Piazza centrale di Alessandria, 30 giugno 1891
Allungò un braccio alla ricerca di una parete, un mobile, qualsiasi cosa potesse sorreggerla, impedirle di cadere. Ma non trovò nulla, e così cadde in avanti, sulle ginocchia, atterrando dolorosamente sulle assi del pavimento piene di polvere. Si sollevò, ruotò la testa da una parte e dall’altra, disorientata dalla velocità con cui stava succedendo tutto. Si sforzò di vedere qualcosa. Ma dopo l’intensa luce del sole fuori, ora era immersa nell’oscurità e riusciva a distinguere solo ombre e punti luminosi.
Cominciò a gridare.
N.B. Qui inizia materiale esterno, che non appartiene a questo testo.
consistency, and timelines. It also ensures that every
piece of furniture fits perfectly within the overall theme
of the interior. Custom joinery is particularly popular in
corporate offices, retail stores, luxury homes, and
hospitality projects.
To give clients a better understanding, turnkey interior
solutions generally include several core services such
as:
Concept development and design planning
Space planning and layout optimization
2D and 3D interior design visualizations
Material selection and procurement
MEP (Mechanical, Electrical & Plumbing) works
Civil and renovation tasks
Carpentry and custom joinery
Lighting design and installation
Una mano le coprì la bocca: forte, rude, le ricacciava i suoni in gola. C’erano degli uomini nella stanza. Tre, no, quattro. Respirava con il naso, respiri rapidi e corti. Odore di sudore, aglio, un vago sentore di hashish. Da fuori, il rumore remoto della strada: gli zoccoli dei cavalli, lo sferragliare di un tram. Gli uomini attorno a lei parlavano in arabo, assolutamente tranquilli. Sembravano così padroni di sé. Come se avessero tutto sotto controllo. Era una cosa che la terrorizzava.
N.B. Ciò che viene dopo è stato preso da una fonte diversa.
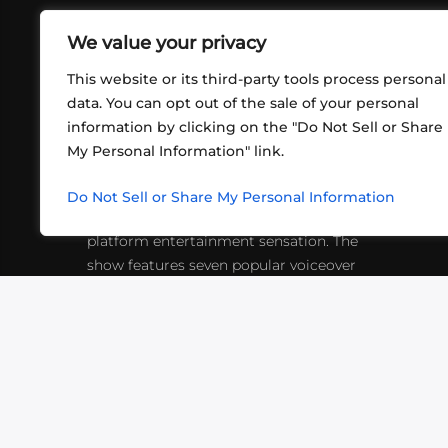
We value your privacy
This website or its third-party tools process personal
data. You can opt out of the sale of your personal
information by clicking on the "Do Not Sell or Share
ABOUT US
CONT
My Personal Information" link.
What began in 2012 as a bunch of
http
friends playing RPGs in each other's
Do Not Sell or Share My Personal Information
inf
living rooms has evolved into a multi-
platform entertainment sensation. The
show features seven popular voiceover
actors diving into epic adventures, led
by veteran game master Matthew
Mercer.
Le tolsero la mano dalla bocca.
«Che cosa volete?». La sua voce era alta, tesa, il suo inglese era forzato e innaturale. «Voglio andare via. Lasciatemi andare». Sbatté le palpebre mentre i suoi occhi si abituavano all’oscurità. La stanza era praticamente vuota; solo una pila di casse in un angolo, un tavolo con sopra delle bottiglie di vetro in un altro. Gli uomini indossavano le tuniche bianche tipiche della gente del posto. Si erano coperti i volti con degli stracci.
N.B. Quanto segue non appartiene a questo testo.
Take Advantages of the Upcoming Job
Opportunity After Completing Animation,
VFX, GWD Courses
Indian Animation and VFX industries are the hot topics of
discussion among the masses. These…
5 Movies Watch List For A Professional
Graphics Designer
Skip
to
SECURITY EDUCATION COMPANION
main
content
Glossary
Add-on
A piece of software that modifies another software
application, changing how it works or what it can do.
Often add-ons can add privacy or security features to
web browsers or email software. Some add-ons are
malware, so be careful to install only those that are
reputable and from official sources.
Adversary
Da fuori arrivava il rumore di passi sull’acciottolato del vicolo; poi, il cigolio di un carretto, o così sembrava. Aprì la bocca, gridando di nuovo, chiedendo aiuto. L’uomo davanti a lei abbassò lo sguardo, gli occhi scuri, completamente vuoti. Sembrava annoiato. Scosse la testa, e allungò il braccio verso uno degli stracci che gli coprivano il viso. Rendendosi conto di cosa aveva intenzione di fare, lei cercò di sottrarsi inarcando la schiena. «No. No, no, no». Si dimenò per alzarsi. Qualcuno la spinse giù, un altro le ficcò in bocca un qualche tipo di tessuto sporco e intriso di sudore. Ebbe un conato di vomito, si sentiva soffocare mano a mano che la stoffa si stringeva intorno alla sua faccia.
Respirando a fatica, con il viso pieno di lacrime, guardò la porta. Da sotto arrivavano lame di luce bianca. Rue Cherif Pasha, gremita e piena di vita, era giusto a un passo. Balzò in avanti, tentando di scappare, ma quelli le spinsero di nuovo la testa a terra. I lembi della veste si allargarono ai suoi piedi. Batté la testa. Perché mi state facendo questo? Ma la sua voce, soffocata dal panno, non era altro che un gemito.
Pensava a sua sorella là fuori, ancora nella strada trafficata. O forse era già al ristorante Draycott? Il soldato, anche. Fadil. Lo sapeva? Sarebbe venuto? I suoi pensieri corsero a casa, i suoi cari in attesa. Specialmente lui. Lui avrebbe percepito che era nei guai? Oh Dio, no, com’era possibile che si fosse ritrovata in quella situazione? Non sarebbe dovuto succedere.
Un uomo attraversò la stanza. Aprì una botola proprio nel centro. Subito un odore pestilenziale si levò dal buco. Sentì che la stavano trascinando in quella direzione. Scosse la testa, scalciando. Ma era tutto inutile. Nella fossa spalancata intravide una scala di pietra, una grande voragine nera pronta a inghiottirla, e si ritrasse, sconvolta, piena di un nuovo terrore. Dove siete? Una domanda, rivolta a sua sorella e a Fadil, che le rimbombava nella testa. Perché non venite?
Il primo uomo scomparve nella botola. L’afferrò per gli stivali e tirò. Un altro le bloccò le braccia contro i fianchi, sollevandola. La trascinavano giù, mentre si contorceva e la sua pelle sfregava contro i mattoni ruvidi. Gli altri la seguirono.
Trovatemi. La botola si richiuse sopra di lei. Per favore, vi prego. Trovatemi.